A sociedade tem dificuldade de aceitar a raiva, o ódio e arrependimento maternos. Toda mulher-mãe que se permita sentir ou que ouse falar sobre emoções e sentimentos que, supostamente, não podem coexistir com o dito “amor materno”, corre o risco de ser lida como uma mãe e uma pessoa ruim.
Isso porque nossa cultura é fundamentada na mística da maternidade, ou seja, na crença da existência de uma “essência feminina” pura, quase divina, que torna as mulheres aptas para amar e sentir apenas felicidade, ao realizarem sua verdadeira missão: gerar, criar e dedicar a existência à vida de um outro ser (inclua aqui filhos e maridos).
Essa mística idealiza, desumaniza, culpabiliza e reforça a ideia de que se a mãe sentir ou pensar algo que não combina com supostas “regras da natureza materna”, será uma pessoa horrível, que não merece a benção da maternidade.
Na era digital, inclusive, qualquer mulher que expressar a dificuldade ou o não desejo de lidar com o desamparo de ser o único amparo para uma criança, com a sobrecarga, a solidão ou a falta de alternância de cuidador, correrá o risco de ser atacada, pisoteada, acusada e cancelada.
Acontece que mulheres podem amar, sentir felicidade e alegria maternando. Assim como podem odiar, sentir raiva, tristeza, e tudo mais que seres humanos sentem. E acrescento que mães podem experimentar tudo isso em relação à maternidade, mas também em relação aos filhos!
Afinal, o amor pode coexistir com todos os infinitos sentimentos humanos, e é justamente isso que o torna tão especial: existir juntamente e apesar de todo o resto.
Obviamente, não tenho aqui o intuito de banalizar violências, que fique claro. Avançamos nos direitos das crianças, e não podemos retroceder aceitando qualquer tipo de violência – física, verbal, sexual ou psicológica – principalmente em relação às crianças.

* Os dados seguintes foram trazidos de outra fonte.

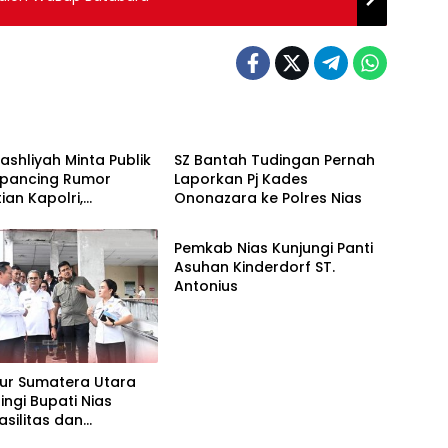
Berita
ashliyah Minta Publik
SZ Bantah Tudingan Pernah
rpancing Rumor
Laporkan Pj Kades
ian Kapolri,
Ononazara ke Polres Nias
Berita
n Polri Tetap Solid
Pemkab Nias Kunjungi Panti
Asuhan Kinderdorf ST.
Antonius
ur Sumatera Utara
ngi Bupati Nias
asilitas dan
an UPTD RSUD dr. M.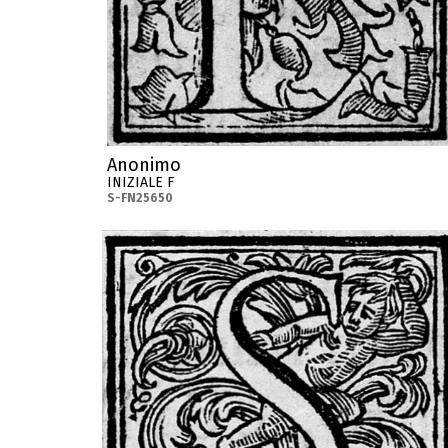
Anonimo
INIZIALE F
S-FN25650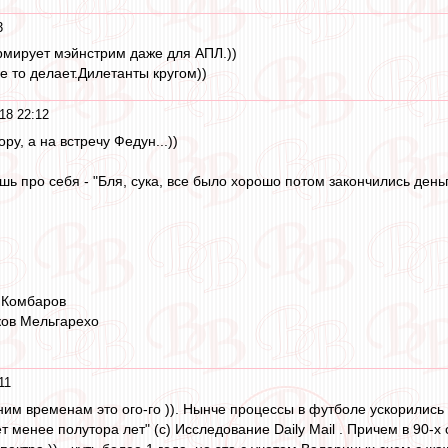
3
рмирует мэйнстрим даже для АПЛ.))
не то делает.Дилетанты кругом))
18 22:12
ру, а на встречу Федун...))
ь про себя - "Бля, сука, все было хорошо потом закончились деньг
 Комбаров
ов Мельгарехо
11
ним временам это ого-го )). Нынче процессы в футболе ускорились )
 менее полутора лет" (с) Исследование Daily Mail . Причем в 90-х 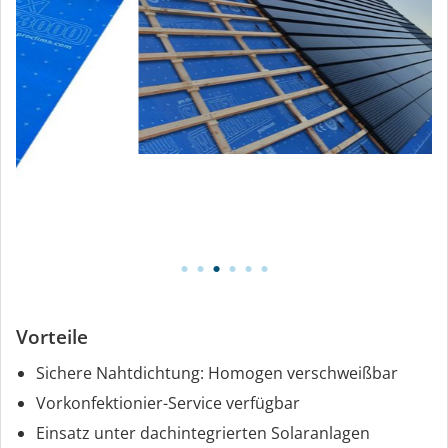
Vorteile
Sichere Nahtdichtung: Homogen verschweißbar
Vorkonfektionier-Service verfügbar
Einsatz unter dachintegrierten Solaranlagen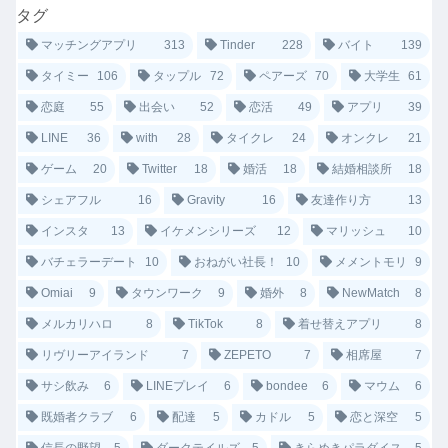
タグ
マッチングアプリ
313
Tinder
228
バイト
139
タイミー
106
タップル
72
ペアーズ
70
大学生
61
恋庭
55
出会い
52
恋活
49
アプリ
39
LINE
36
with
28
タイクレ
24
オンクレ
21
ゲーム
20
Twitter
18
婚活
18
結婚相談所
18
シェアフル
16
Gravity
16
友達作り方
13
インスタ
13
イケメンシリーズ
12
マリッシュ
10
バチェラーデート
10
おねがい社長！
10
メメントモリ
9
Omiai
9
タウンワーク
9
婚外
8
NewMatch
8
メルカリハロ
8
TikTok
8
着せ替えアプリ
8
リヴリーアイランド
7
ZEPETO
7
相席屋
7
サシ飲み
6
LINEプレイ
6
bondee
6
マウム
6
既婚者クラブ
6
配達
5
カドル
5
恋と深空
5
信長の野望
5
ダークテイルズ
5
きらめきパラダイス
5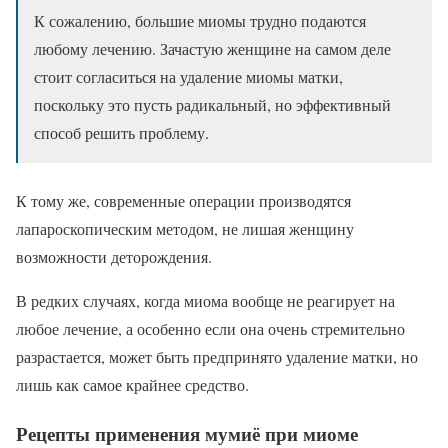
К сожалению, большие миомы трудно подаются
любому лечению. Зачастую женщине на самом деле
стоит согласиться на удаление миомы матки,
поскольку это пусть радикальный, но эффективный
способ решить проблему.
К тому же, современные операции производятся
лапароскопическим методом, не лишая женщину
возможности деторождения.
В редких случаях, когда миома вообще не реагирует на
любое лечение, а особенно если она очень стремительно
разрастается, может быть предпринято удаление матки, но
лишь как самое крайнее средство.
Рецепты применения мумиё при миоме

Inclusive, poder falar sem ser julgada ou atacada é um fator protetivo para as crianças. Raiva reprimida pode virar agressão, enquanto a raiva expressada e acolhida pode se dissolver e até se transformar em sentimentos e atos mais construtivos e amorosos.
Essa reflexão é apenas uma singela contribuição para a construção de uma cultura mais acolhedora com as experiências maternas reais.

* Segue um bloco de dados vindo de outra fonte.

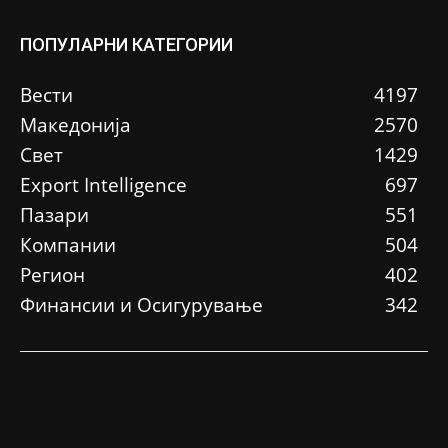
ПОПУЛАРНИ КАТЕГОРИИ
Вести
4197
Македонија
2570
Свет
1429
Еxport Intelligence
697
Пазари
551
Компании
504
Регион
402
Финансии и Осигурување
342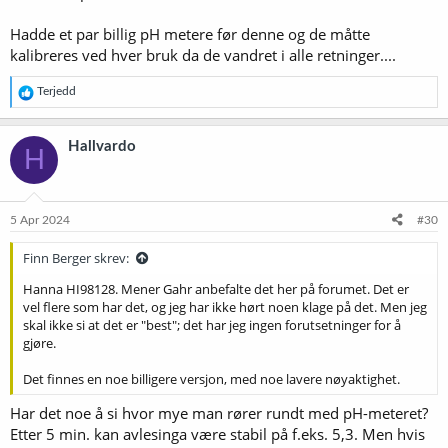
Hadde et par billig pH metere før denne og de måtte
kalibreres ved hver bruk da de vandret i alle retninger....
R
Terjedd
e
a
k
Hallvardo
H
s
j
o
n
e
5 Apr 2024
#30
r
:
Finn Berger skrev:
Hanna HI98128. Mener Gahr anbefalte det her på forumet. Det er
vel flere som har det, og jeg har ikke hørt noen klage på det. Men jeg
skal ikke si at det er "best"; det har jeg ingen forutsetninger for å
gjøre.
Det finnes en noe billigere versjon, med noe lavere nøyaktighet.
Har det noe å si hvor mye man rører rundt med pH-meteret?
Etter 5 min. kan avlesinga være stabil på f.eks. 5,3. Men hvis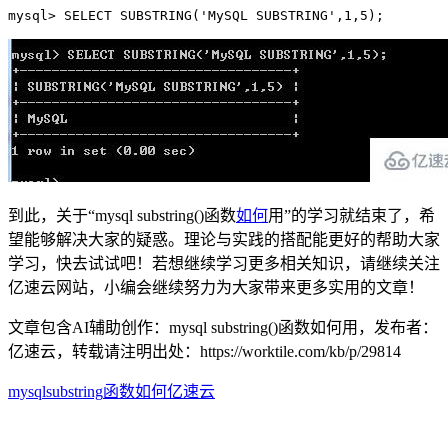
mysql> SELECT SUBSTRING('MySQL SUBSTRING',1,5);
到此，关于“mysql substring()函数
如何
用”的学习就结束了，希
望能够解决大家的疑惑。理论与实践的搭配能更好的帮助大家
学习，快去试试吧！若想继续学习更多相关知识，请继续关注
亿速云网站，小编会继续努力为大家带来更多实用的文章！
文章包含AI辅助创作：mysql substring()函数如何用，发布者：
亿速云，转载请注明出处：
https://worktile.com/kb/p/29814
mysql
substring
函数
如何
亿速云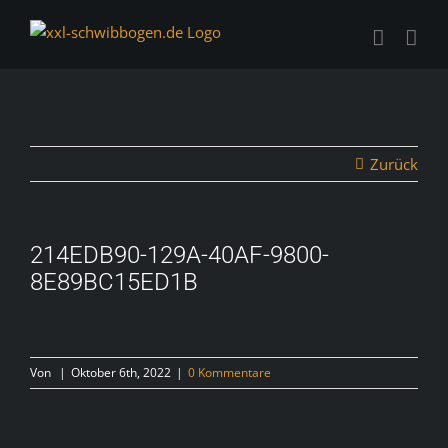
Zum
Inhalt
springen
Zurück
214EDB90-129A-40AF-9800-
8E89BC15ED1B
Von
|
Oktober 6th, 2022
|
0 Kommentare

Não podemos transformar o ódio da mãe, que é, na verdade, o ódio contra a maternidade compulsória e desamparada e contra as violências de gênero, em ódio contra a mãe.
Precisamos naturalizar o fato de que as mulheres-mães seguem sendo pessoas vivenciando uma gama infinita de emoções e sentimentos, mesmo em relação aos filhos.
Quem sabe aliando o cuidado e proteção das crianças com o amparo e acolhimento das mulheres-mães possamos construir uma cultura do cuidado com as PESSOAS?